2071 – Probes on ISR with probes on task thread's prehandler crash the system

Bug 2071 - Probes on ISR with probes on task thread's prehandler crash the system

Summary: Probes on ISR with probes on task thread's prehandler crash the system

Status:	RESOLVED FIXED

Alias:	None

Product:	systemtap
Classification:	Unclassified
Component:	kprobes (show other bugs)
Version:	unspecified

Importance:	P1 normal
Target Milestone:	---
Assignee:	Masami Hiramatsu

URL:
Keywords:

Depends on:
Blocks:

Reported:	2005-12-20 07:31 UTC by Anil S Keshavamurthy
Modified:	2008-03-13 14:59 UTC (History)
CC List:	3 users (show)

See Also:
Host:
Target:
Build:
Last reconfirmed:

Attachments
test modules (1.60 KB, application/x-gzip-compressed) 2005-12-20 07:34 UTC, Anil S Keshavamurthy	Details
[PATCH] please review and provide comments (1.01 KB, patch) 2006-01-13 02:14 UTC, Anil S Keshavamurthy	Details \| Diff
updated test modules (1.69 KB, application/x-gzip-compressed) 2006-12-08 16:41 UTC, Anil S Keshavamurthy	Details
This patch seemed to work on both i386 and x86_64. (1.92 KB, patch) 2006-12-08 16:44 UTC, Anil S Keshavamurthy	Details \| Diff
Fix the order of atomic operations in restore_previous_kprobe() on ia64 (497 bytes, patch) 2008-01-17 21:58 UTC, Masami Hiramatsu	Details \| Diff
Show Obsolete (2) View All Add an attachment (proposed patch, testcase, etc.)
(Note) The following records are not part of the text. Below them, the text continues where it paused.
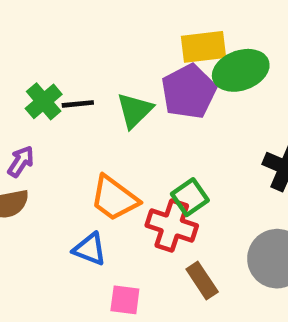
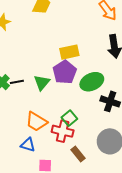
green ellipse: (241, 70) -> (92, 82), moved

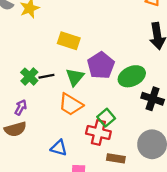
yellow rectangle: (69, 52) -> (69, 41), moved, turned 30
orange trapezoid: (36, 122) -> (71, 104), moved
brown rectangle: (78, 154) -> (116, 158), turned -42

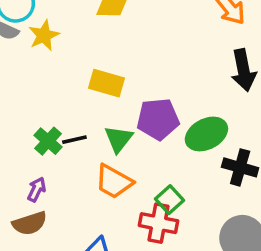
purple pentagon: (101, 65) -> (158, 119), turned 30

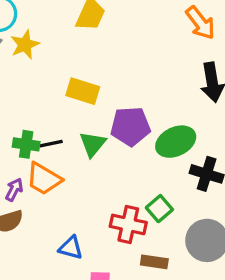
green cross: (48, 141) -> (26, 144), turned -35
orange trapezoid: (114, 182) -> (44, 179), moved
green square: (170, 200) -> (159, 209), moved

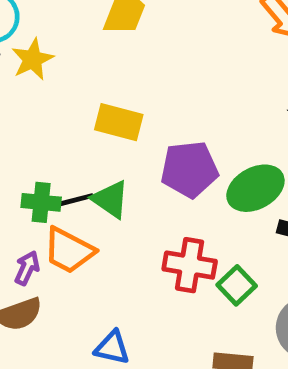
green triangle: (93, 144) -> (110, 199), moved, turned -32
red cross: (128, 224) -> (190, 265), moved

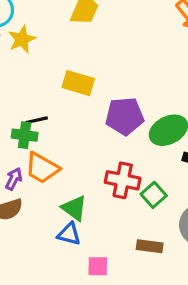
green triangle: (110, 199) -> (74, 208), moved
black line: (77, 200) -> (37, 120), moved

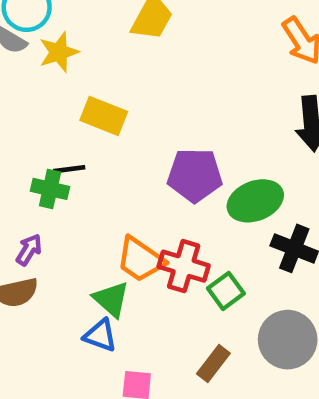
yellow rectangle: (78, 83) -> (104, 116), moved
orange trapezoid: (42, 168) -> (140, 259), moved
brown rectangle: (150, 246) -> (213, 364), turned -65

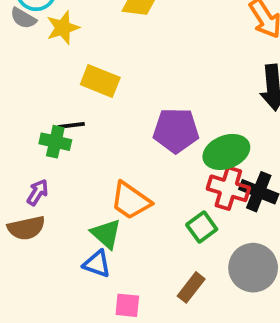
red cross: (184, 266) -> (228, 188), moved

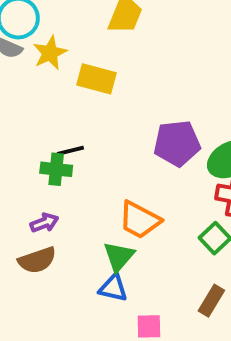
yellow rectangle: (100, 81) -> (97, 79), moved
purple arrow: (38, 192) -> (44, 223), turned 44
green triangle: (106, 234) -> (119, 256), turned 36

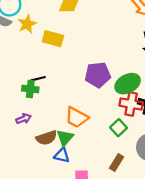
brown semicircle: (37, 260) -> (47, 138), moved

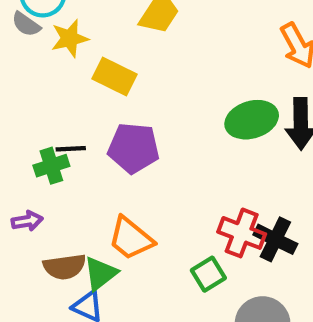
purple pentagon: (98, 75) -> (134, 148), moved
green ellipse: (128, 84) -> (252, 120), moved
green cross: (30, 89) -> (51, 166), turned -35

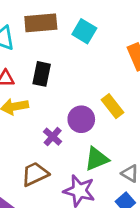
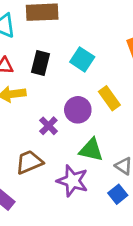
cyan square: (84, 31) -> (82, 59), moved
green triangle: (97, 159) -> (91, 150), turned 32

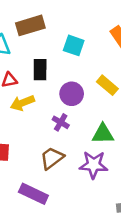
cyan square: (82, 59) -> (74, 45), moved
purple circle: (78, 110) -> (72, 94), moved

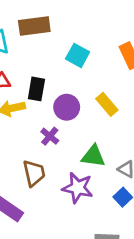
black rectangle: (40, 70) -> (36, 89), moved
brown trapezoid: (52, 158) -> (34, 173), turned 105

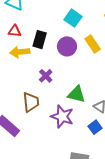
yellow rectangle: (107, 104) -> (93, 44), moved
purple circle: (67, 107) -> (67, 46), moved

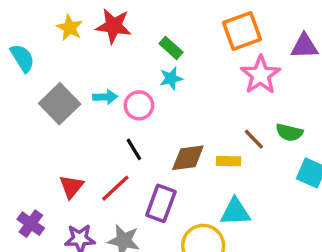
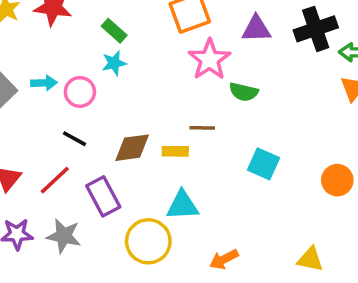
green semicircle: (289, 132) -> (244, 92), moved
brown line: (254, 139) -> (202, 128), turned -45
black line: (134, 149) -> (74, 139), turned -30
purple rectangle: (161, 203) -> (103, 196), turned -48

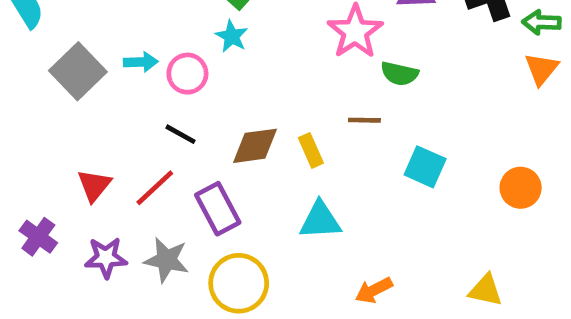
cyan star: (114, 63) -> (232, 36), turned -30
brown line: (202, 128) -> (364, 120), moved
yellow rectangle: (175, 151) -> (311, 150), turned 65
yellow circle: (148, 241) -> (239, 283), moved

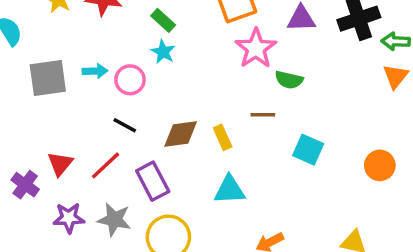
gray square: (78, 71) -> (48, 78), turned 36
purple cross: (38, 237) -> (25, 185), moved

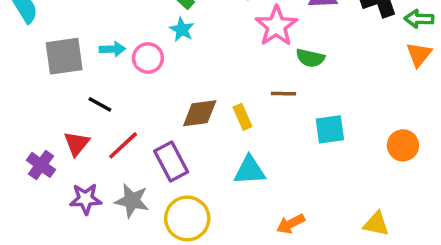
black line: (125, 125) -> (100, 104), moved
cyan square: (308, 150) -> (330, 129), turned -32

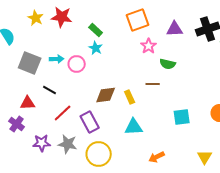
pink star: (276, 26) -> (149, 46), size x0.7
gray square: (64, 56) -> (30, 63), turned 30
cyan square: (330, 129) -> (182, 117), moved
red triangle: (77, 144) -> (28, 103), moved, turned 49
yellow triangle: (376, 224) -> (205, 157), turned 49

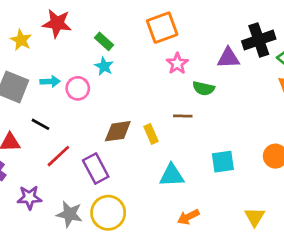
yellow star: (36, 18) -> (21, 40), moved
purple triangle: (175, 29) -> (228, 58), moved
cyan triangle: (134, 127) -> (172, 175), moved
gray star: (68, 144) -> (69, 214), moved

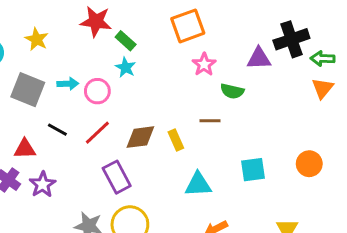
red star: (57, 23) -> (96, 21), moved
red line: (58, 156) -> (97, 133), moved
purple star: (29, 198) -> (43, 184), moved, turned -30

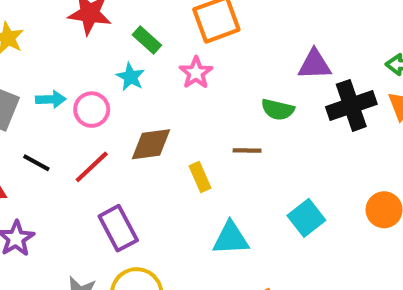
black cross: (291, 39) -> (351, 105), moved
green rectangle: (126, 41) -> (147, 40), moved
pink star: (204, 64) -> (196, 73), moved
brown diamond: (140, 137) -> (151, 144), moved
cyan square: (253, 170) -> (306, 218), turned -30

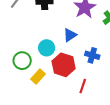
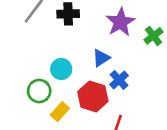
cyan circle: (47, 48) -> (61, 69), moved
blue cross: (92, 55) -> (119, 80), moved, turned 32

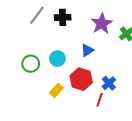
blue cross: (119, 80) -> (109, 83), moved
green circle: (39, 91) -> (31, 64), moved

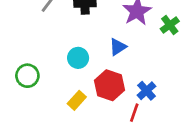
green circle: (31, 64) -> (27, 76), moved

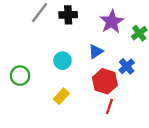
red hexagon: (110, 85) -> (105, 81), moved
blue cross: (147, 91) -> (127, 66), moved

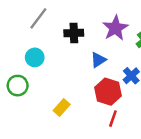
black cross: (68, 15) -> (74, 33), moved
cyan circle: (62, 61) -> (35, 57), moved

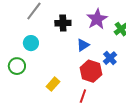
red line: (113, 119) -> (83, 96), moved

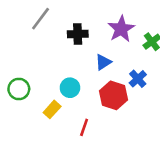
cyan circle: (31, 43) -> (70, 88), moved
yellow rectangle: (53, 84) -> (52, 109), moved
red line: (83, 96) -> (84, 127), moved

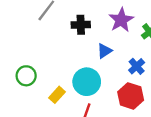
cyan circle: (70, 88) -> (87, 82), moved, size x1.5
red hexagon: (113, 95) -> (131, 96), moved

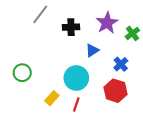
yellow rectangle: (57, 95) -> (52, 98), moved

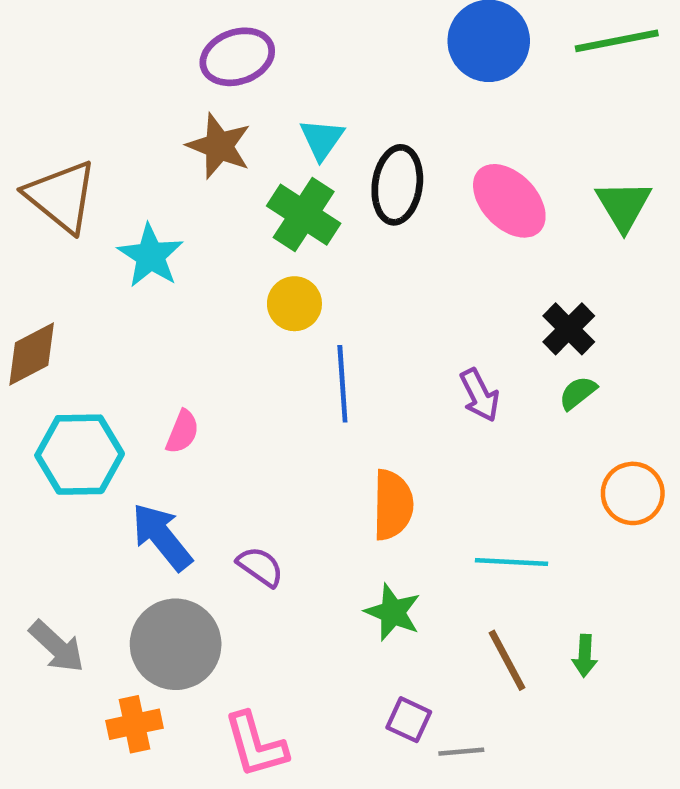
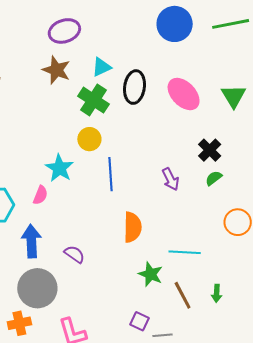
cyan triangle: (322, 139) -> (101, 67), turned 30
cyan star: (150, 256) -> (59, 168), moved
blue arrow: (162, 537) -> (31, 241), turned 36
green star: (393, 612) -> (151, 274), moved

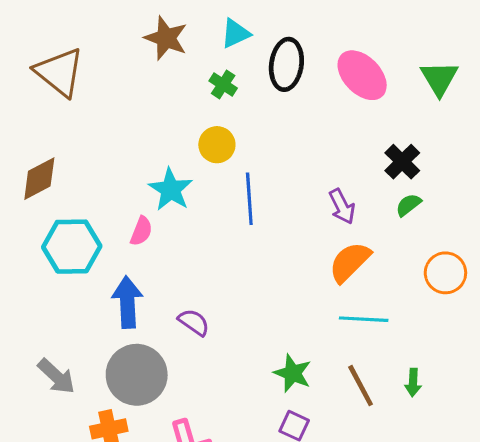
green cross: (93, 100) -> (223, 84), size x0.6
orange semicircle: (133, 227) -> (350, 262), moved, turned -136
green star: (151, 274) -> (293, 373), moved

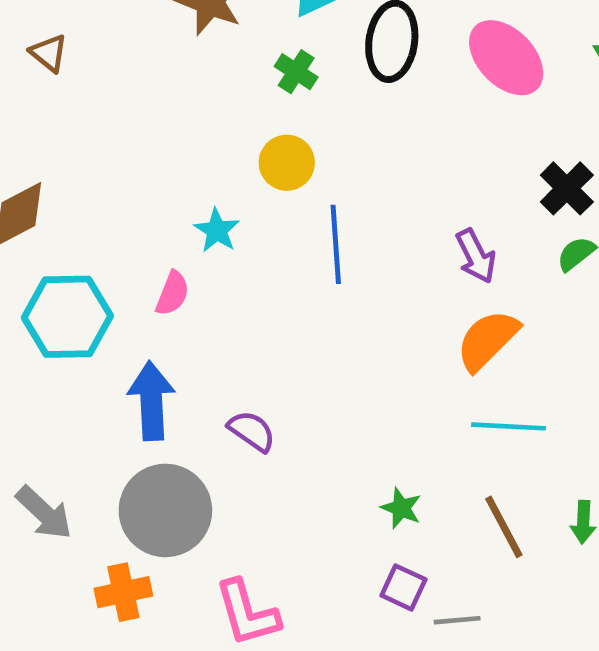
brown triangle: (59, 72) -> (49, 53), size x0.5
cyan star: (171, 189) -> (217, 230), size x0.7
green star: (293, 373) -> (401, 508), size x0.7

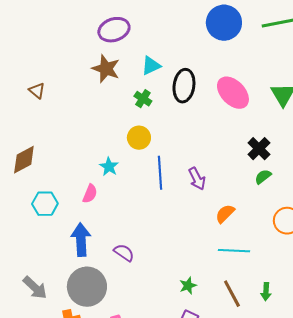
purple arrow: (476, 256) -> (197, 179), moved
cyan hexagon: (67, 317) -> (45, 204), size x0.7
orange semicircle: (487, 340) -> (225, 214), size x0.7
green star: (401, 508) -> (188, 286), turned 30

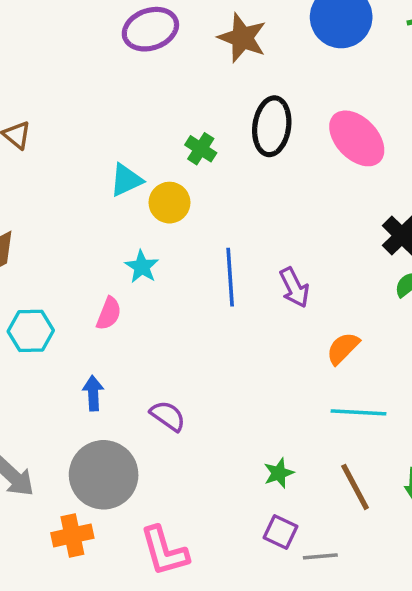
cyan triangle: (151, 66) -> (126, 180), moved
brown star: (106, 69) -> (242, 38), moved
yellow circle: (139, 138) -> (169, 203), moved
blue arrow: (81, 240) -> (93, 393), size x0.6

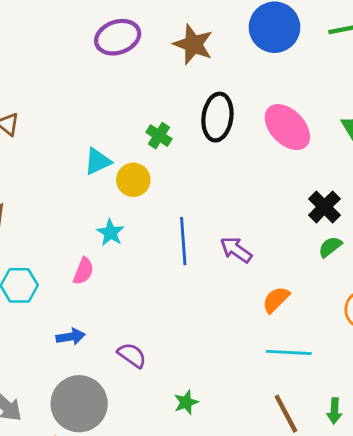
purple arrow: (294, 288) -> (236, 250), turned 152
blue arrow: (93, 393) -> (71, 337), turned 84
green star: (279, 473) -> (186, 402), moved

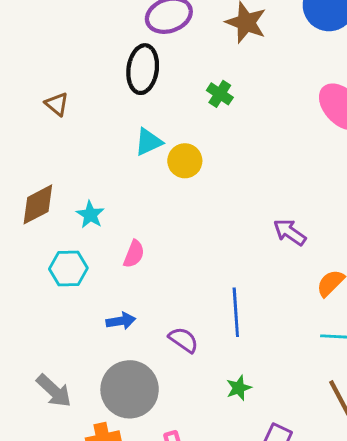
black ellipse: (217, 117) -> (143, 69), moved
green cross: (159, 136) -> (220, 94), moved
cyan star: (110, 233) -> (90, 215), moved
blue line: (183, 241) -> (236, 312), moved

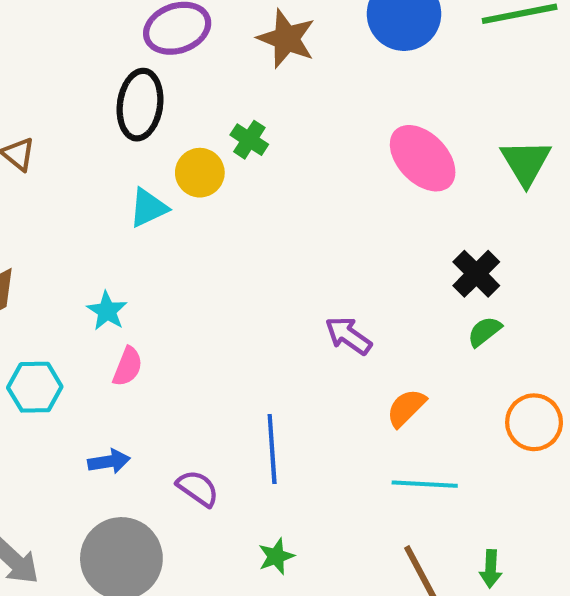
yellow circle: (185, 161) -> (200, 173), moved
cyan star: (90, 215) -> (107, 311), moved

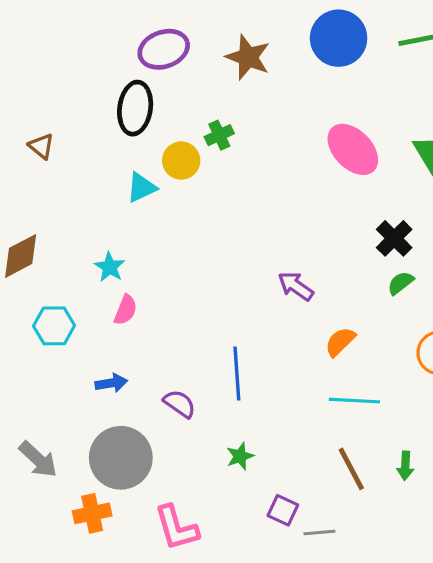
green cross: (249, 140) -> (219, 135), turned 32

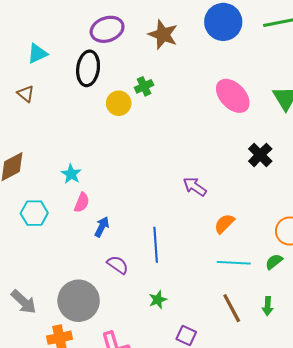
cyan triangle: (141, 188) -> (37, 54), moved
green semicircle: (401, 283) -> (274, 262), moved
blue arrow: (111, 383) -> (102, 227), moved, turned -54

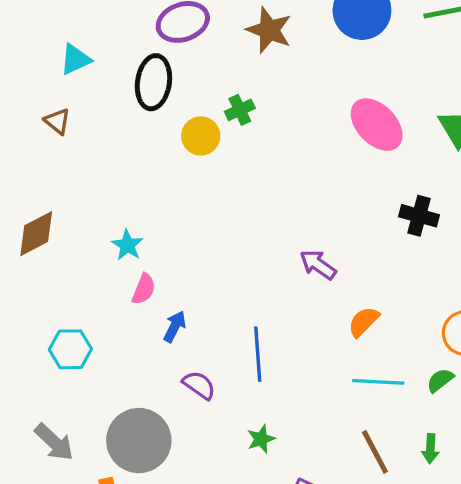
black cross: (260, 155) -> (419, 216), turned -30
cyan hexagon: (34, 213) -> (70, 349), moved

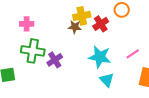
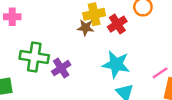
pink cross: (27, 24) -> (12, 17), moved
pink line: (133, 54) -> (160, 73), moved

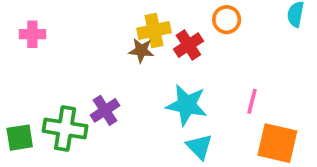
green cross: (34, 57) -> (65, 129), moved
pink line: (160, 73) -> (252, 101), moved, turned -42

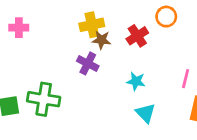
yellow cross: (154, 31) -> (92, 25), moved
cyan star: (187, 105) -> (136, 81), size x0.6
purple cross: (105, 110) -> (88, 63), moved, turned -30

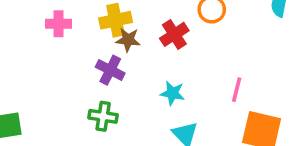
pink cross: (19, 28) -> (59, 24), moved
green cross: (44, 99) -> (103, 116), moved, size x0.7

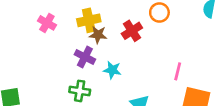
pink cross: (59, 24) -> (47, 23), turned 30
cyan star: (173, 93) -> (112, 70), moved

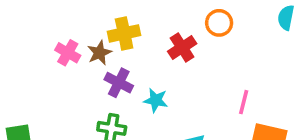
pink cross: (47, 23) -> (68, 53), moved
brown star: (98, 35) -> (99, 53), moved, turned -30

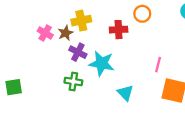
red cross: (182, 47) -> (119, 30), turned 30
cyan star: (156, 100) -> (102, 63), size x1.6

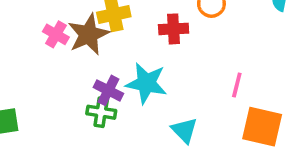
brown star: (65, 33) -> (89, 34), size x1.6
purple cross: (78, 52) -> (108, 90), moved

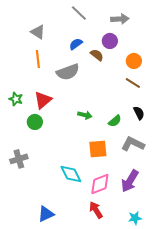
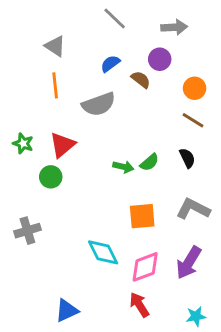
black semicircle: (139, 113) -> (187, 158), moved
green semicircle: (115, 121) -> (150, 162), moved

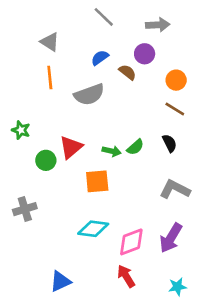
red triangle: (62, 145) -> (71, 147), moved
orange square: (142, 216) -> (97, 181), moved
cyan diamond: (103, 252) -> (93, 229), turned -56

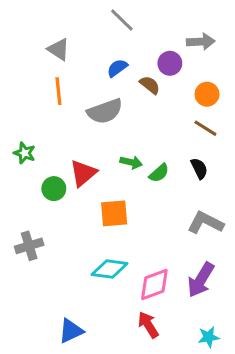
gray arrow: (158, 25) -> (201, 42), moved
green arrow: (112, 151) -> (131, 162), moved

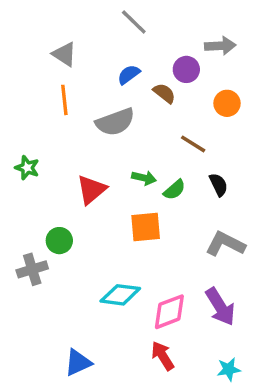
brown line: (205, 128) -> (193, 144), moved
green circle: (54, 189) -> (59, 241), moved
orange square: (114, 213) -> (146, 227), moved
purple arrow: (201, 280) -> (220, 307), turned -63

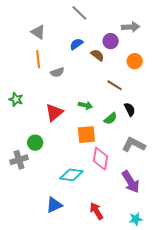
gray semicircle: (115, 122) -> (57, 72), moved, size x0.6
green semicircle: (174, 190) -> (111, 118), moved
pink diamond: (169, 312) -> (100, 159), moved, turned -60
blue triangle: (78, 363) -> (54, 205), moved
Note You need to log in before you can comment on or make changes to this bug.

Description Anil S Keshavamurthy 2005-12-20 07:31:12 UTC

I was in the process of testing reentrant probes, so I was calling a routing 
from inside a task thread's prehandler which had a probe, just to test 
reentrancy and this reentrancy test worked just fine with out any problem.

However when I inserted another test module which inserted probes on ISR 
routine (__do_ISR), I see system crash.

Here is what I think is happening.
Our current kprobes design supports reentrancy only from one thread. If while 
in the process of reentrancy and before completing the single-stepping, if  
another probes on ISR fires, then we loose or overwrite the previous kprobes 
state and eventually crash the system.

Will disabling interrupts while servicing the reentrant probes solve the 
problem? Need to try.


The attached test case has
1)probes on my_test_reentrant_export_function().
2)probes on schedule() and the pre_handler for schedule() calls 
my_test_reentrant_export_function()
3)probes on __do_ISR and the pre_handler for __do_ISR() calls
my_test_reentrant_export_function().

Here is the system crash stack back trace while executing the above test on 
IA64. I think this problem should exist on PPC64 too and not sure on Ia32 as 
Ia32 disables interrupt while servicing the breakfault handler. ppc64??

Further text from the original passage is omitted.